GLOSSARY

Computational Linguistics

Computational linguistics studies how to make computers understand and work with human language. In e-commerce search, it powers tokenization, morphology, parsing, and meaning—so results match what shoppers intend.

What is Computational Linguistics?

Computational linguistics (CL) is the discipline at the intersection of linguistics and computer science that builds algorithms and models for language. It spans core tasks—tokenization, morphology, parsing, semantics, pragmatics—and modern methods from probabilistic models to transformers.

How It Works (quick)

  • Text processing: Tokenization, sentence splitting, diacritics/case folding; handling hyphens and compounds.
  • Morphology & lexicon: Lemmatization/stemming; handling inflection/derivation and irregular forms.
  • Parsing & syntax: Part-of-speech tagging and dependency/constituency parsing for structure.
  • Semantics: NER, entity linking, word sense, embeddings, and intent classification.
  • Multilingual: Locale-aware analyzers, transliteration, and cross-lingual representations.

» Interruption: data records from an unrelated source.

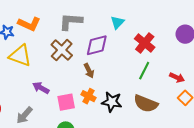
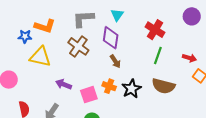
cyan triangle: (117, 22) -> (117, 15), moved
purple diamond: (97, 45) -> (111, 38), turned -60
brown arrow: (89, 71) -> (115, 61), moved
black star: (112, 102) -> (132, 89), turned -30

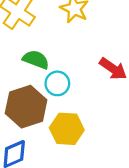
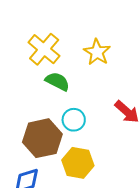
green semicircle: (36, 60) -> (57, 81), moved

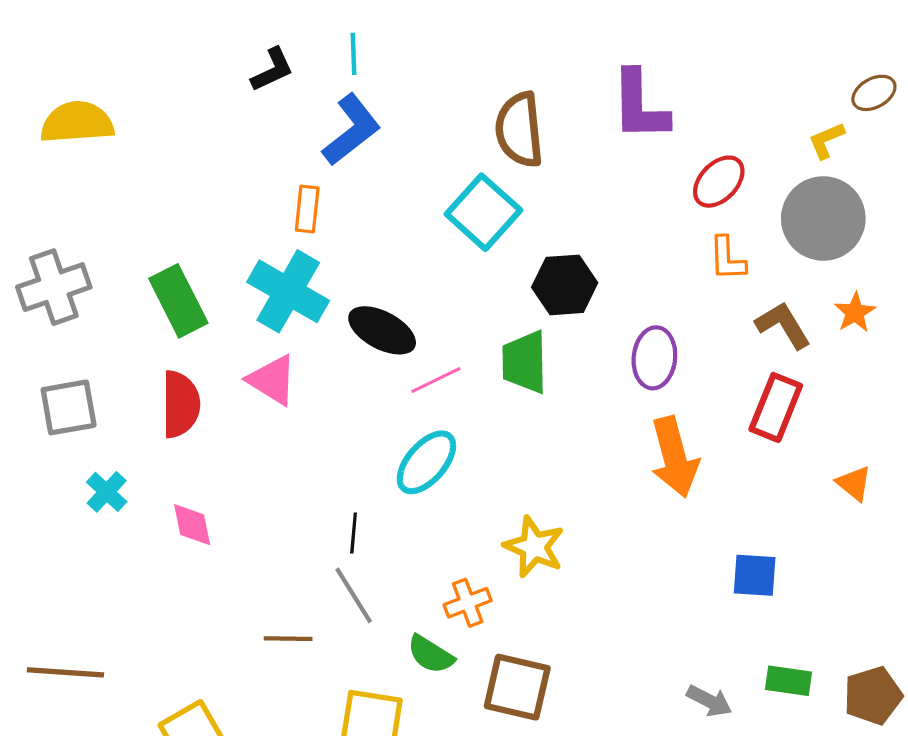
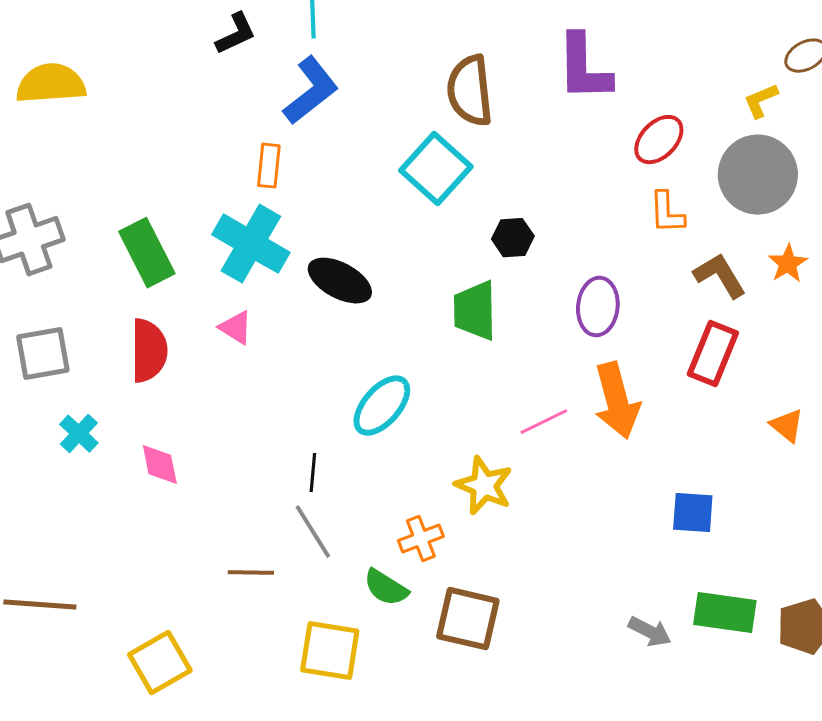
black hexagon: (565, 285) -> (513, 238), size x0.7
pink triangle: (272, 380) -> (236, 328), size x0.7
pink line: (436, 380) -> (544, 422), moved
green rectangle: (788, 681) -> (725, 613), size x1.4

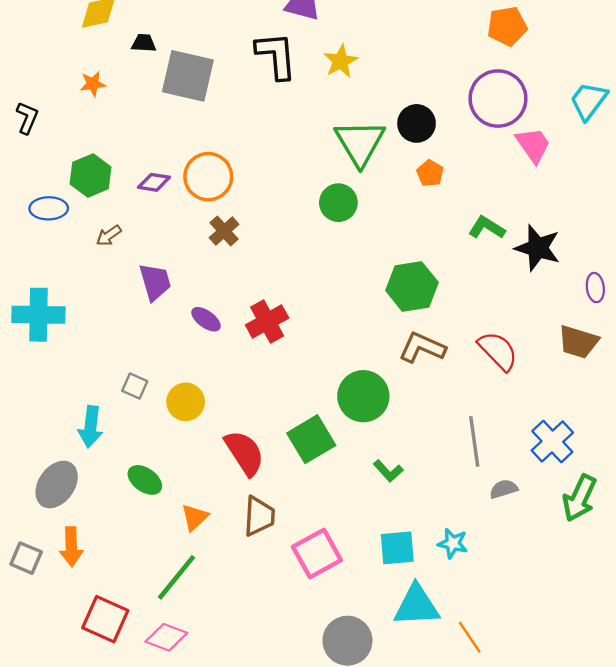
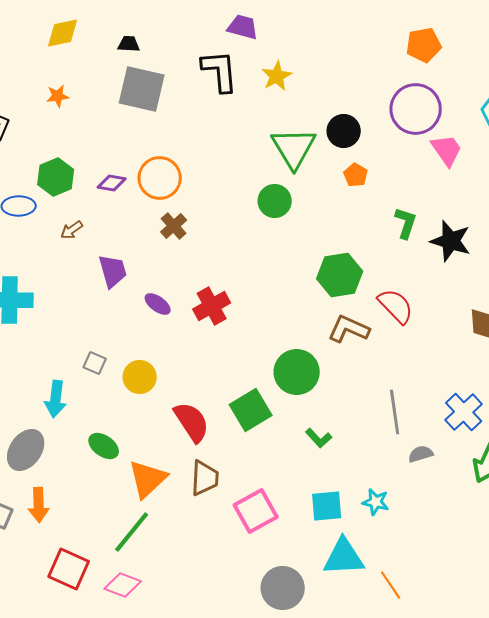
black trapezoid: (144, 43) -> (129, 44), moved
green L-shape: (487, 228) -> (406, 223), turned 76
red semicircle: (498, 351) -> (396, 306), moved
orange triangle: (195, 517) -> (148, 479), size x1.6

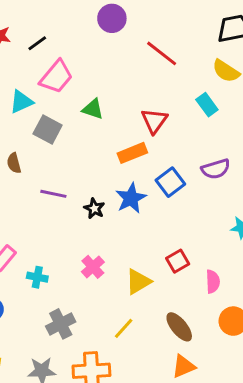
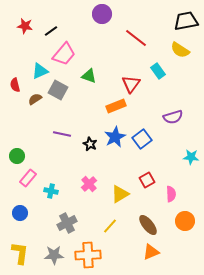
cyan rectangle: (207, 105) -> (158, 71), moved
brown semicircle: (14, 163) -> (35, 99), moved, turned 72
blue square: (170, 182) -> (142, 139), moved

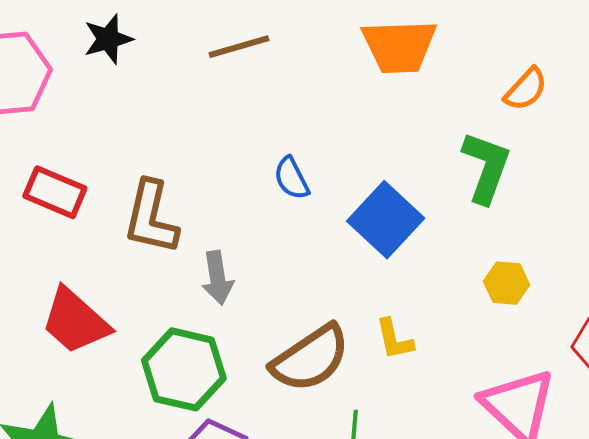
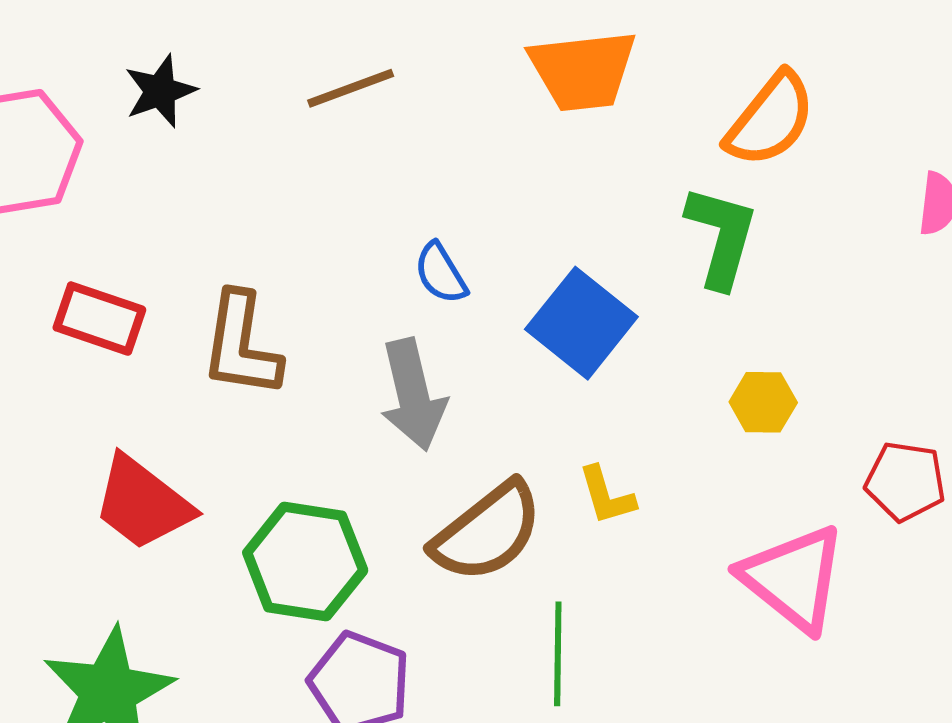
orange semicircle: (526, 89) -> (770, 119), size x1.5
gray arrow: (217, 278) -> (413, 395), moved, size x1.4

Why It Matters in E-commerce

  • Better query understanding: Handle typos, variants, and inflection (e.g., highly inflected European languages).
  • Attribute extraction: Pull brand, material, color, use-case from titles/descriptions for facets.
  • Search relevance: Improve recall/precision with stemming/lemmatization and synonyms.
  • Global catalogs: Consistent results across languages and scripts.

Best Practices

  • Locale-specific analyzers: Tailor tokenization/morphology per language; don’t one-size-fits-all.
  • Controlled vocabularies: Canonical attributes + synonym lists; align with taxonomy.
  • Hybrid retrieval: Lexical (BM25) plus semantic embeddings; use CL to bridge vocabulary gaps.
  • Quality loop: Evaluate per language with NDCG/CTR and error analysis; retrain on fresh data.
  • Edge cases: Hyphenation (“t-shirt” vs “tee shirt”), compounds, accents, brand casing.

Challenges

  • Ambiguity: Polysemy (e.g., apple fruit vs brand) and compound segmentation.
  • Data sparsity: Low-resource languages and long-tail terms.
  • Performance: NLP pipelines must meet storefront latency targets.
  • Maintenance: Dictionaries/synonyms drift; models need periodic updates.

Examples

  • Attribute tagging: Extract GORE-TEX, trail, men, 45 from titles to power filters.
  • Multilingual analyzers: Handle diacritics and stemming for Central/Eastern European locales.
  • Query rewrite: Normalize “gtx” ↔ “GORE-TEX”; expand sofa ↔ couch.

Summary

Computational linguistics gives search the building blocks to process, analyze, and understand language—fueling accurate, multilingual e-commerce discovery from query to PDP.

FAQ

CL vs NLP—what’s the difference?

NLP is the practical application; CL also studies the linguistic theory and algorithms behind those applications.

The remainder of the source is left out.